Results: The prevalence of Q80K polymorphism was observed in 42.6% of patients while resistance to simeprevir (mediated by other RAS as well) was detected in 46.3% of patients. Phylogenetic analysis of subtype 1a sequences showed the separation into 2 clades and Q80K polymorphism was exclusively present in clade I isolates. Other RAS detected in the patients included V36L, T54S, V55A, S122R, and I170T.

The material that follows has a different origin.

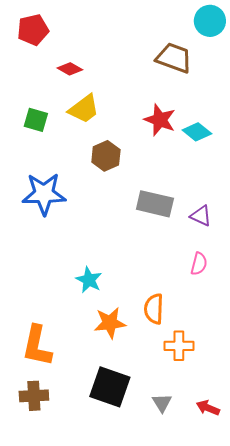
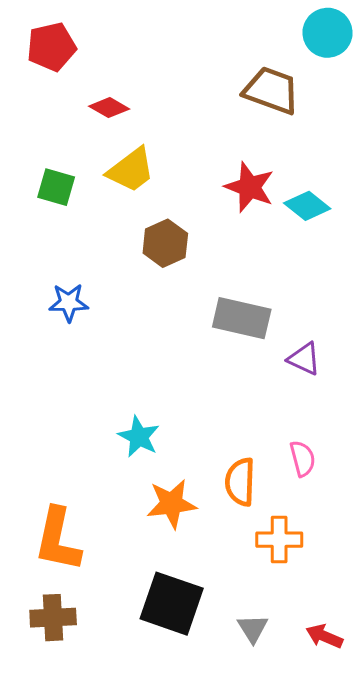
blue star: (44, 194) -> (69, 303), size x0.6
purple triangle: (201, 216) -> (304, 359), moved
pink semicircle: (199, 264) -> (303, 458), moved, turned -30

Conclusions: In conclusion, the prevalence of Q80K polymorphism was found to be rather high in patients with chronic hepatitis C infected with clade I subtype 1a while other substitutions associated with resistance to protease inhibitors were rarely found in Croatian cohort. The results of this study confirm the need for pre-treatment screening for Q80K in subtype 1a patients considered for simeprevir treatment.

Keywords

Antiviral Drug Resistance Hepatitis C Virus Simeprevir Protease Inhibitors Polymorphism Q80K

Copyright © 2017, Kowsar Corp. This is an open-access article distributed under the terms of the Creative Commons Attribution-NonCommercial 4.0 International License (http://creativecommons.org/licenses/by-nc/4.0/) which permits copy and redistribute the material just in noncommercial usages, provided the original work is properly cited.

1. Background

Hepatitis C virus (HCV) is an RNA virus that belongs to the family Flaviviridae. HCV displays a high level of genetic diversity and is currently divided into 7 genotypes that comprise 67 subtypes, 20 provisionally assigned subtypes as well as recombinant forms (1). Subtype 1a is separated into 2 distinct clades that show differences in development of resistance to antiviral drugs (2).

Hepatitis C can cause a chronic liver disease, which represents a huge public health issue.

State-of-the-art therapy of chronic hepatitis C is based on direct acting antiviral drugs (DAA) that include protease inhibitors, polymerase inhibitors, as well as inhibitors of NS5A protein (3).

Individuals with HCV subtype 1a infection carrying Q80K polymorphism could have a reduced treatment response to a protease inhibitor simeprevir (4, 5). Based on the results of the QUEST trial, pre-treatment testing for the presence of resistance associated substitution Q80K in patients infected with subtype 1a is advised. Alternative therapeutic options for subtype 1a patients carrying Q80K have been recommended (5-7).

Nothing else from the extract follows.